First off, this isn't firewire... it's Thunderbolt 2.0. And theoretical speed of USB 3.0 is near 4.8 Gb/sec. Not quite as fast as SATA 6 but close. If you go TB2.0, you reach nearly 10Gb/sec which is faster than SATA 6 mechanical drives can read and write. Therefore TB2.0 is really suited to SSD and probably more in line with PCIe/SSD. Of course this all comes with a super high price.
$580 BUCKS?! Plus hard drives. Holy cow. You can do the same exact thing by buying any old computer on ebay, slap Ubuntu and some extra hard drives in there, connect it to you network and you're done. Network RAID storage for less than $100 if you already have the disks.
An old tape station would probably cost the same with the benefit of higher reliability!
i just get the western digital case at fry's and couple drives still cheaper.
Drobo is more than just RAID. That said, there must be a FLOSS "smart RAID" controller.
So Ubuntu can show up as a nas for a windows machine?
Even brand new you can do much cheaper. 12 bay case plus PSU is $300 AUS, Highpoint raid card is $200, then you can slap any amount of drives in. With 12 bays I have 20 TB of storage.
Try taking the mSATA out, it may actually IMPROVE performance. The caching mechanisms aren't very effective.
Have you tried backblaze?
Jason Dial I notice all these comments about using free cloud based services as back up solutions but do these people not understand that they lose all their data privacy?!? seems like that would be one of the most important components when selecting a back up solution, no?

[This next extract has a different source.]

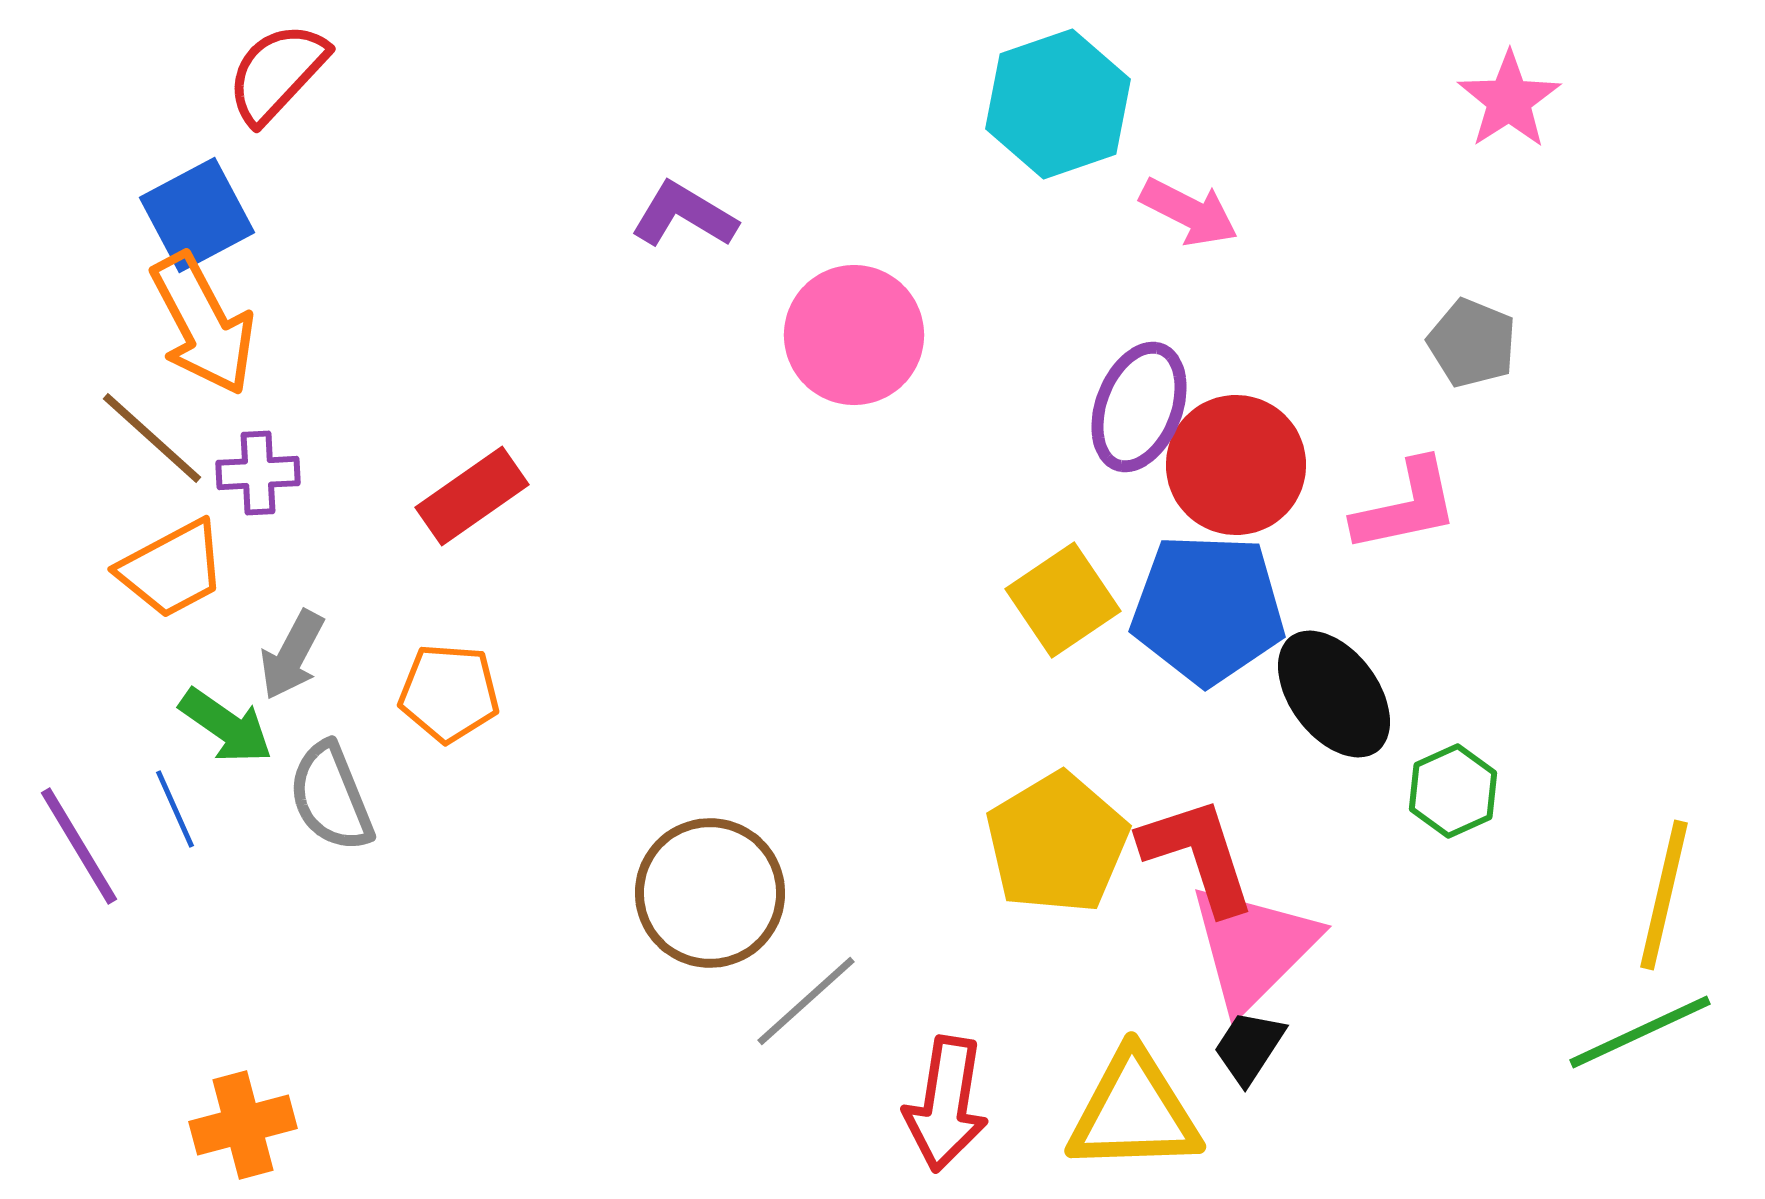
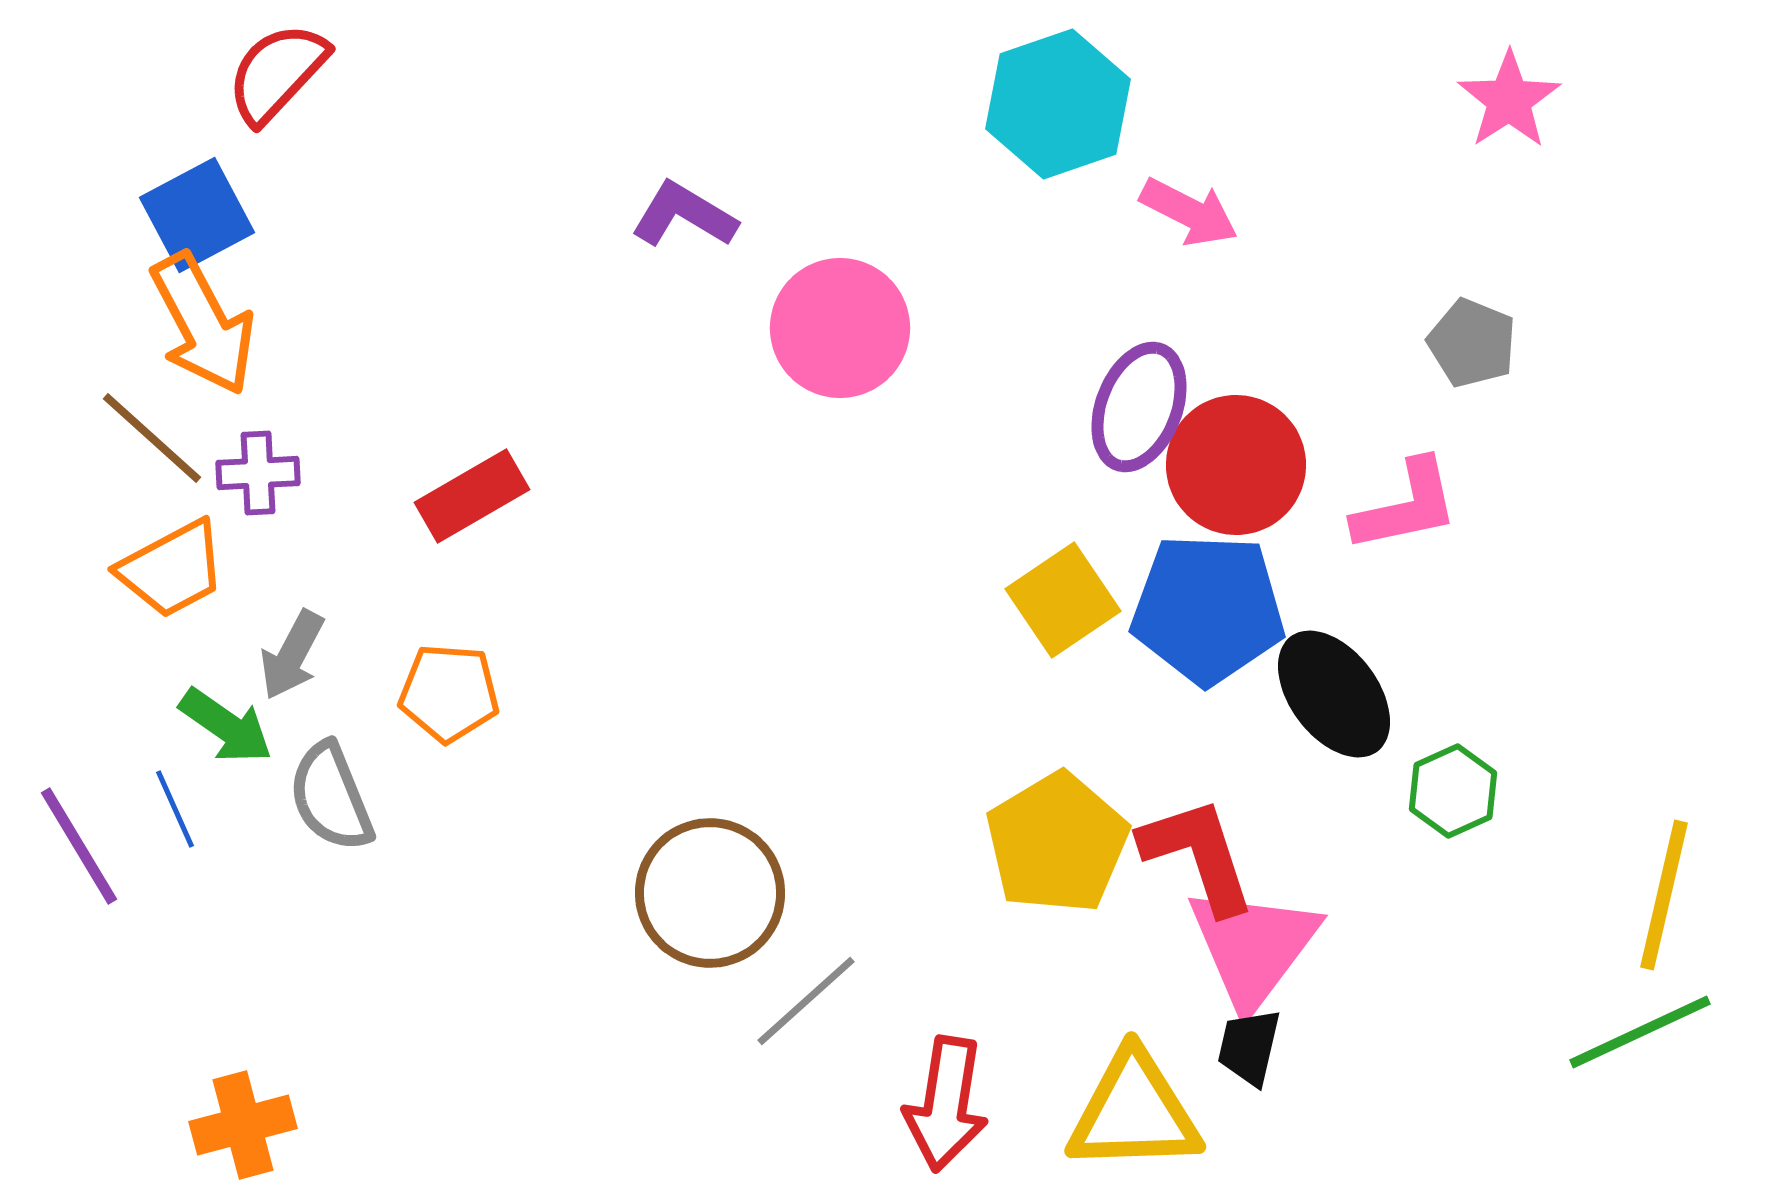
pink circle: moved 14 px left, 7 px up
red rectangle: rotated 5 degrees clockwise
pink triangle: rotated 8 degrees counterclockwise
black trapezoid: rotated 20 degrees counterclockwise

$599.00 USD on Amazon with free shipping to the U.S.A.
so this one can't be seen over internet
It's pretty inexpensive for a raid configuration. A proper raid card can get into the thousands.

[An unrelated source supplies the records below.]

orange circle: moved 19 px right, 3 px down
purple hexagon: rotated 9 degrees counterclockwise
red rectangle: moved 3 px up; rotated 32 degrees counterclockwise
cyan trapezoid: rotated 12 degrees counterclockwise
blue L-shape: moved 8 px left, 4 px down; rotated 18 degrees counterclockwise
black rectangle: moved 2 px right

why not get a nas drive that way u can use it as a backup and play dlna from it to your tv and it would cost a lot less
important comment 'this video is cool !!!'
whats going to happen if we got single hdds larger than 16tb?

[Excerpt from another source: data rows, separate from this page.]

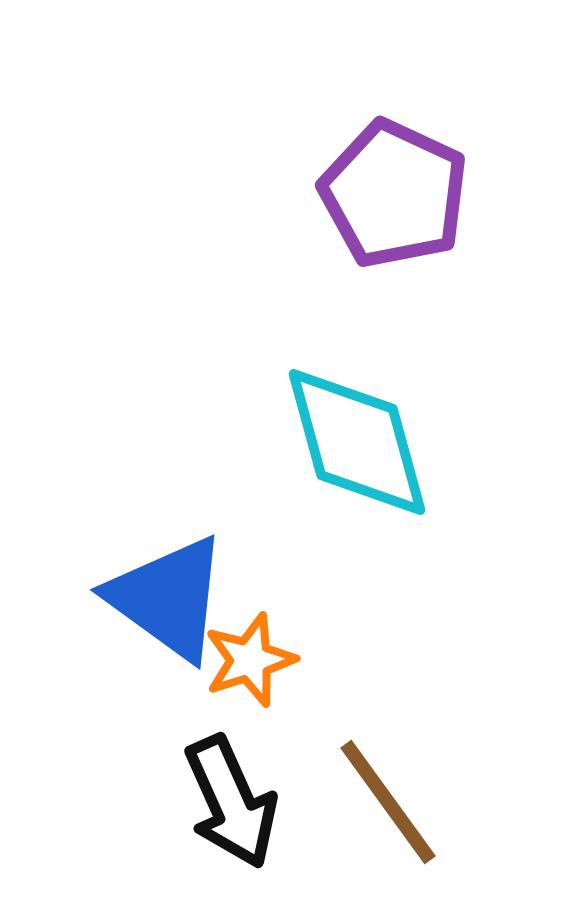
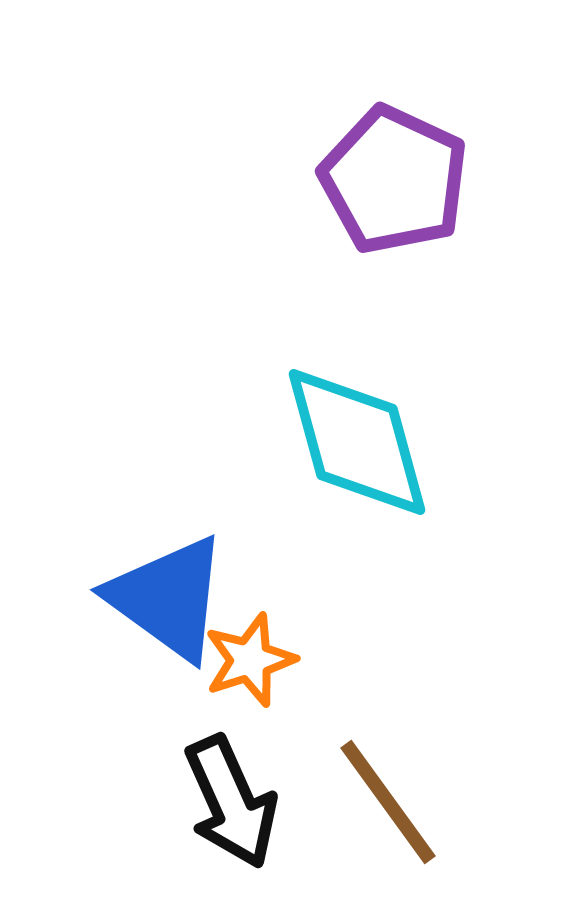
purple pentagon: moved 14 px up
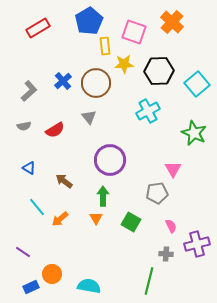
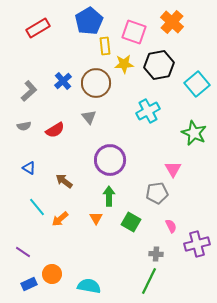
black hexagon: moved 6 px up; rotated 8 degrees counterclockwise
green arrow: moved 6 px right
gray cross: moved 10 px left
green line: rotated 12 degrees clockwise
blue rectangle: moved 2 px left, 3 px up
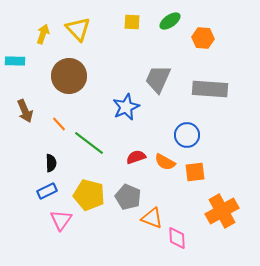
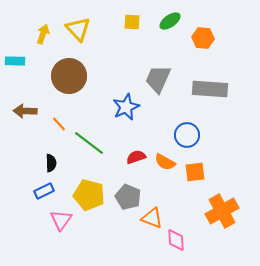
brown arrow: rotated 115 degrees clockwise
blue rectangle: moved 3 px left
pink diamond: moved 1 px left, 2 px down
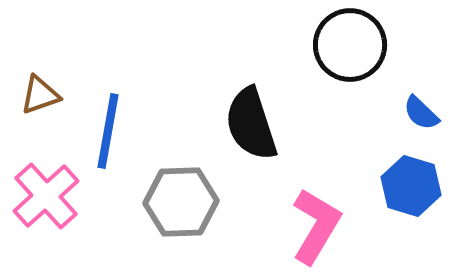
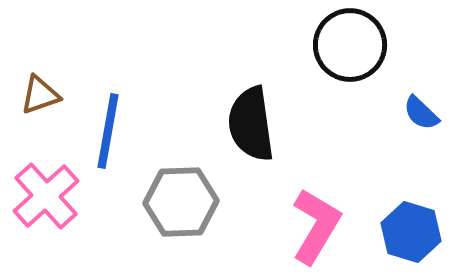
black semicircle: rotated 10 degrees clockwise
blue hexagon: moved 46 px down
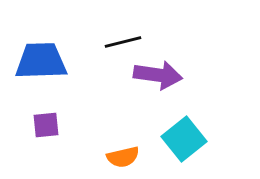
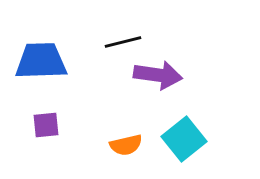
orange semicircle: moved 3 px right, 12 px up
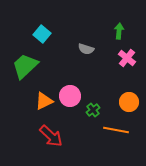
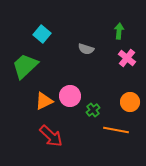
orange circle: moved 1 px right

PCGeekProductions it implodes into a black hole.
69/420 would do it
+PCGeekProductions You would have to have 4 separate volumes.
finally not a car cam, got a bit tired of those ...
My last dash-cam video was over ten videos ago, although I will look at some more in the future....but I don't have any planned at the moment.
Beware, hard drives over 1TB have a higher failure rate. My friend had two 3TB external drives and one of them died on him. Movies, pictures, music, files, all gone. My 1TB external drive is 4 years old and still going strong, so I'd say anywhere around 1TB is a good balance of capacity and low failure rate
I had three WD RED drives (3TB) die within two years.
With the greatest respect I would suggest looking at an external backup provider. After some research I settled on CrashPlan (Google and you'll find it) who provide an unlimited capacity backup for about £4/month or 8 years worth for the price of your Drobo. If my house burns down or floods I'll still have my data, I suspect you won't. (No, I'm not associated with CrashPlan, I'm just a satisfied user).
***** I use both. External hard drive to backup my data, and Crashplan to backup my backup ...
***** You're wrong. Yes the initial backup takes a long time but once done it only backs up incremental changes. I've got several TB backed up and I know I can get them back regardless. Learn about cloud backup before venting a useless opinion.
I didn't mention online backup - because this video is about a Drobo 5D. I back up my data in various ways...but the Drobo serves all my media 24/7 with backup for a drive failure. This is a large hard drive in my house that I use all the time. Online/Offsite backup is not used for serving up data immediately...it's a back-up.
Techmoan Indeed you didn't, good call if you are. :-)
The White Piano Key Productions No, it backs up at the time you schedule it to back up and yes, unlimited, go and check for yourself. I gain no benefit from telling anyone about this system, I'm just using it.